Out of the Rain

The scene was supposed to be steamy, but Apollonia remembers it as anything but. Filming the Oscar-winning rock musical Purple Rain with Prince in November 1984, the actress had to strip to her underwear and dive into freezing Lake Minnetonka, outside Minneapolis. After multiple takes, she collapsed from hypothermia. “When I came out of it,” she recalls, “Prince’s voice was cracking. He kept saying, ‘I love you. I love you, Apollonia.’ That was the best he ever took care of me. Like I was a golden little princess.”

After a decade out of the spotlight, the former Prince protégée is developing an animated children’s show, launching a cosmetics line for Latinas called B.A. Calendar Girl and even helping produce a Las Vegas show starring former Baywatch star—and Prince paramour—Carmen Electra. “I’m in a different place now,” says Apollonia, 42 “I’m out of my shell.”

Escaping the shadow of her former mentor, however, hasn’t been easy. For years, she says, casting agents simply lumped her in with Prince’s other creations—Vanity, Sheila E. and Electra—and she was offered mostly sex-object roles. “People would think we’re like these little purple soldiers,” she says with a laugh, referring to Prince’s favored hue. “To this day it’s very rare that I’ll wear purple.”

But even as a child growing up in Santa Monica, Apollonia couldn’t resist the spotlight. “I would dance on tabletops for silver dollars,” says the woman born Patricia Apollonia Kotero, the oldest of six children of Mexican immigrants Victor, a restaurant manager, and Socorro, a caregiver for the elderly. “I wanted to entertain.” Dropping out of high school at 16 (“That’s my bone in the closet,” she says with regret), she quickly lined up work as a model, actress and cheerleader for the L.A. Rams football team. “She made her first million by the time she was 24,” marvels her brother George, 40, an entrepreneur.

She met Prince when she auditioned for the Purple Rain part at an open call in 1984. “I had his 1999 tape and thought it would be fun to work with him,” she says. But Prince, who had recently split from his previous protégée Vanity, “was looking for not just a leading lady in a film but a leading lady in his life.” Although she insists she and Prince “never had a relationship,” Apollonia admits she acquiesced to his demands that she break up with her then-boyfriend, Van Halen lead singer David Lee Roth. “Prince didn’t want me to be known for dating someone famous,” she says. “He made me promise I wouldn’t date anyone publicly during promotion of the film.”

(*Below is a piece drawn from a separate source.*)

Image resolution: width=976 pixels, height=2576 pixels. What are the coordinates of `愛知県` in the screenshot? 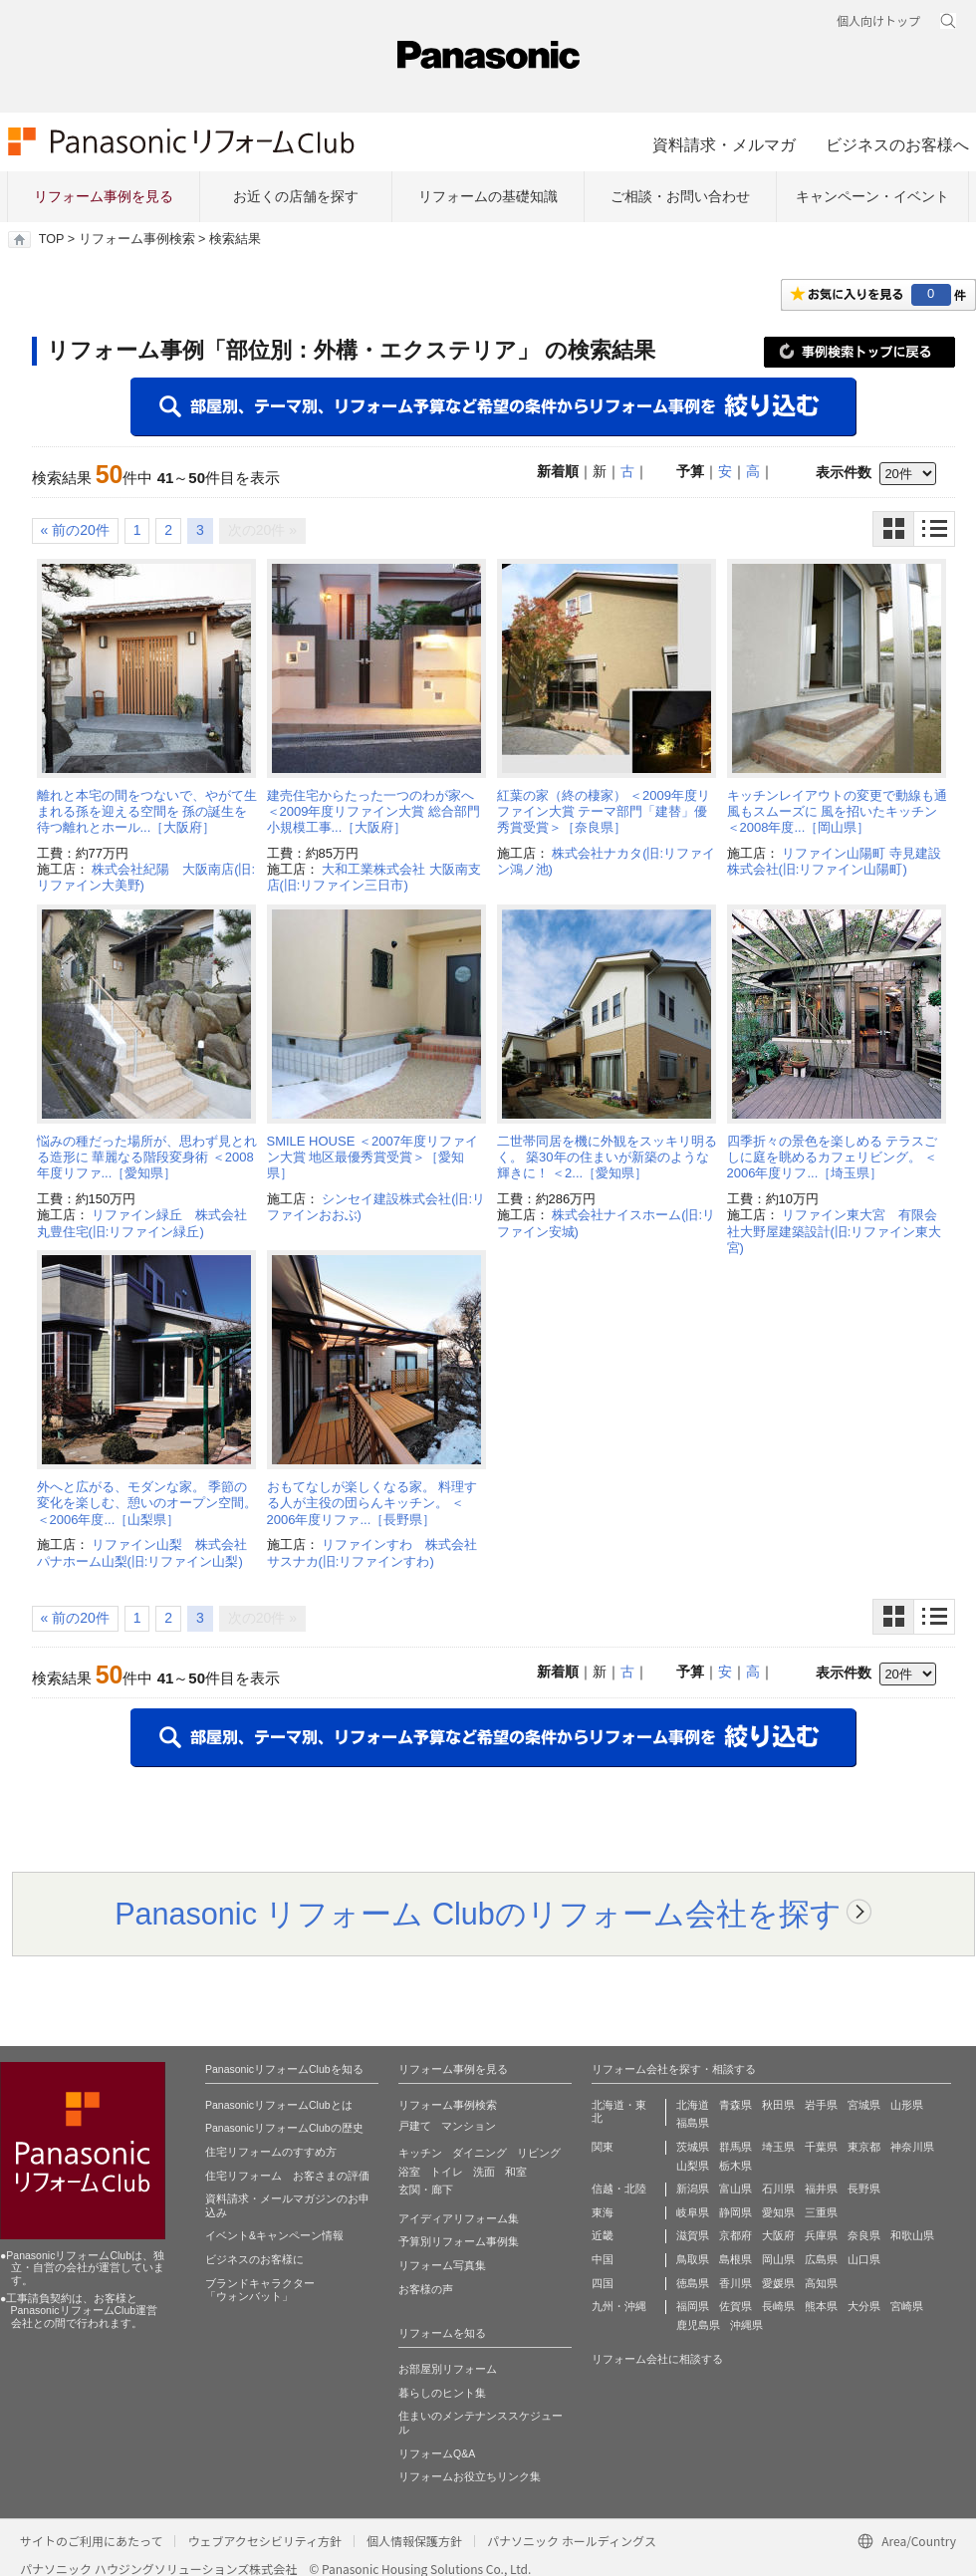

There were other demands as well, including his insistence that she eat only what he ate, often just candy and tea. “He wanted to make everyone clones of himself,” says Apollonia. “We had to sing like him and dress like him. I still love him, but there was a side of him that was just a tyrant.”

In 1987, after the film hoopla died down, Apollonia wed actor Kevin Bernhardt (General Hospital’s Dr. Kevin O’Connor), whom she had met at a Los Angeles nightclub in 1984. But fame put a strain on the relationship almost from the beginning. “It didn’t take long before he was tired of always being Mrs. Apollonia,” says the actress, who went on to small parts on the CBS drama Falcon Crest and in straight-to-video films.

Divorced since 1997, Apollonia says that for the time being she’s happy focusing on her work and hanging out with friends like Electra, whom she met when Electra moved in next door—by chance—to her L.A. townhouse in 1998. But they never discuss you know who. “You’d think we would,” says Electra, “but we don’t. We have our own friendship.” As for the artist once again known as Prince? He and Apollonia haven’t spoken in years. Yet “I wouldn’t change a minute of it,” she says. “It allowed me to become the woman I am now.”